Carbs have the greatest impact on blood sugar and thus insulin levels when compared to the other two energy-yielding macronutrients (proteins and fats), according to Diabetes Forum. This is because all carbs — even starches like bread and pasta — are eventually broken down into sugar. Protein has a small to moderate impact on blood sugar, and fats have almost no effect. For this reason, it makes sense that a lower carb diet results in better glycemic (blood sugar) control and greater insulin sensitivity. According to the site, reducing carb intake (and possibly protein if your intake is too high), helps to reduce circulating insulin levels and insulin resistance. Lower carb diets also tend to increase satiety and reduce overeating and hunger — a double benefit — as overeating worsens insulin resistance.

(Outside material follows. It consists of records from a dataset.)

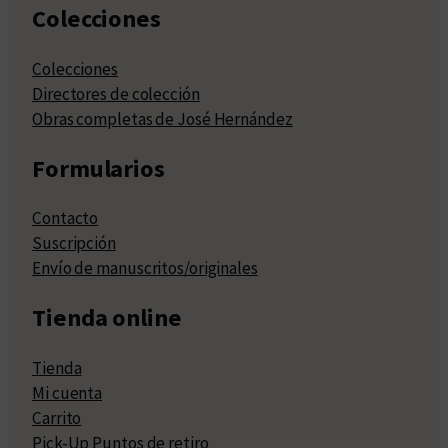
Colecciones
Colecciones
Directores de colección
Obras completas de José Hernández
Formularios
Contacto
Suscripción
Envío de manuscritos/originales
Tienda online
Tienda
Mi cuenta
Carrito
Pick-Up Puntos de retiro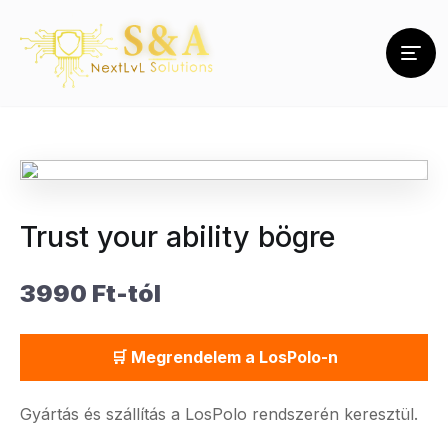
Trust your ability bögre
3990 Ft-tól
🛒 Megrendelem a LosPolo-n
Gyártás és szállítás a LosPolo rendszerén keresztül.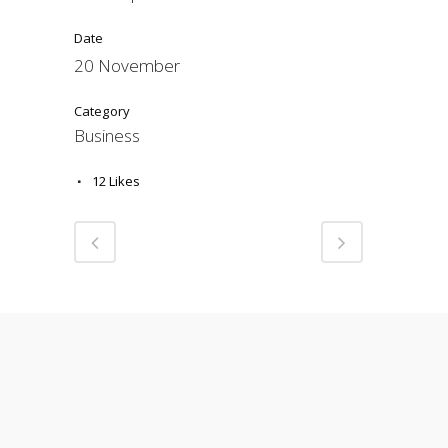
Date
20 November
Category
Business
12
Likes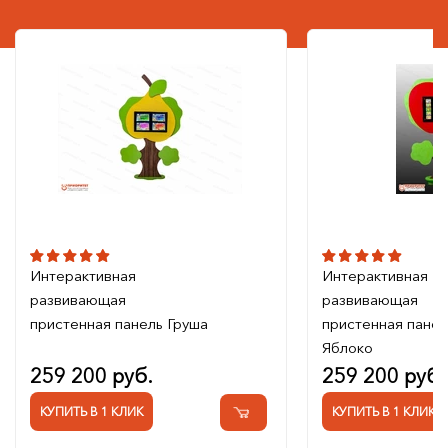
Интерактивная
Интерактивная
развивающая
развивающая
пристенная панель Груша
пристенная панел
Яблоко
259 200 руб.
259 200 руб.
КУПИТЬ В 1 КЛИК
КУПИТЬ В 1 КЛИК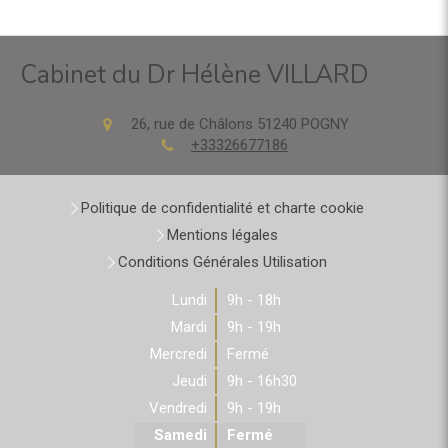
Cabinet du Dr Hélène VILLARD
26, rue de Châlons
51240
POGNY
+33326677186
Politique de confidentialité et charte cookie
Mentions légales
Conditions Générales Utilisation
Lundi
9h - 18h
Mardi
9h - 19h
Mercredi
Fermé
Jeudi
9h - 16h30
Vendredi
9h - 19h
Samedi
Fermé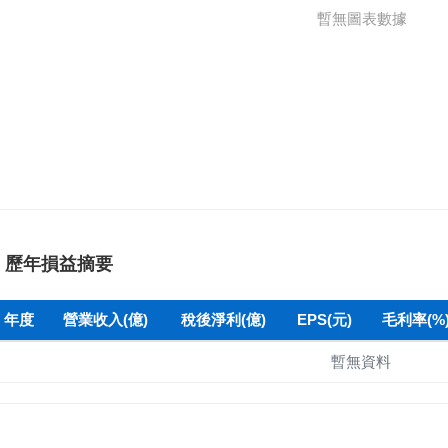
暫無圖表數據
歷年損益摘要
年度
營業收入(億)
稅後淨利(億)
EPS(元)
毛利率(%
暫無資料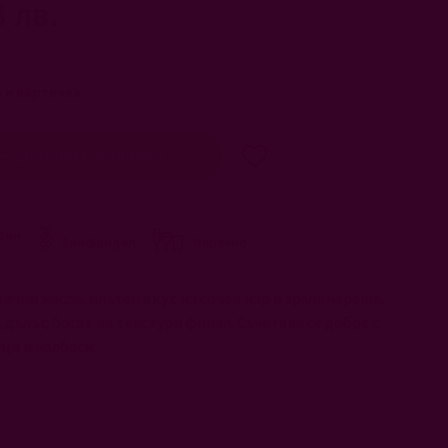
8 лв.
 и картичка
Добави в количка
рни
Червено
Зинфандел
рични масла, плътен
вкус
на сочен нар и зряла череша,
 дълъг, богат на текстури финал. Съчетава се добре с
уци и колбаси.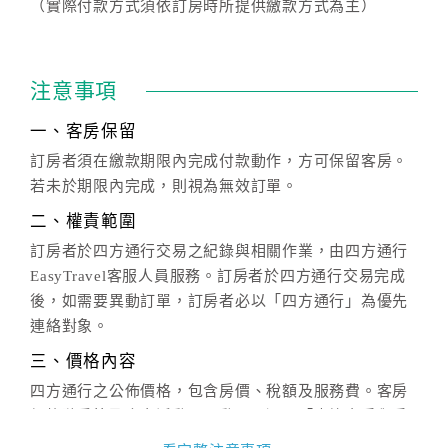
（實際付款方式須依訂房時所提供繳款方式為主）
注意事項
一、客房保留
訂房者須在繳款期限內完成付款動作，方可保留客房。
若未於期限內完成，則視為無效訂單。
二、權責範圍
訂房者於四方通行交易之紀錄與相關作業，由四方通行
EasyTravel客服人員服務。訂房者於四方通行交易完成
後，如需要異動訂單，訂房者必以「四方通行」為優先
連絡對象。
三、價格內容
四方通行之公佈價格，包含房價、稅額及服務費。客房
價格隨季節及人文活動而異動，以選項「查詢空房與房
價」之當日價格為標準。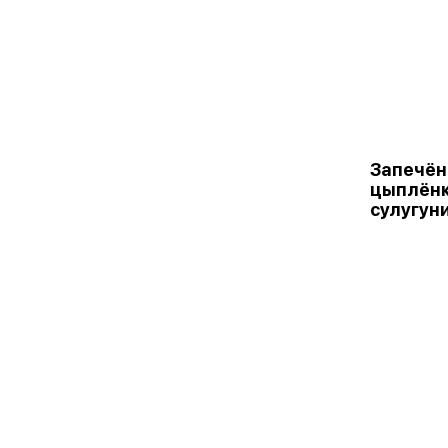
Запечён
цыплёнк
сулугун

Reducing insulin levels is important not only because high insulin levels drive insulin resistance, but insulin is also a fat-building hormone, so too much insulin can lead to weight gain, which further compounds insulin resistance. The American Diabetes Association echoes this, stating that blood sugar levels are almost chiefly determined by the balance of carbs you eat and insulin your body produces in response to it.
When you think of a low carb diet, you may think of the popular “keto” diet, which is the strictest form, but even diets that are modestly lower in carbs can show improvements in blood sugar. For example, a 2014 study from Metabolism showed improvements in insulin resistance and weight loss in women with PCOS (an insulin resistance related disorder) with even a modest reduction of carbs from 55% down to 41% of energy intake. While exact definitions are loose, anything from 100 to 150 grams of carbs a day or less is considered a low carb diet, as most Americans consume in far excess of this (per Healthline). The bottom line is that even a modest reduction in carb intake can improve insulin sensitivity.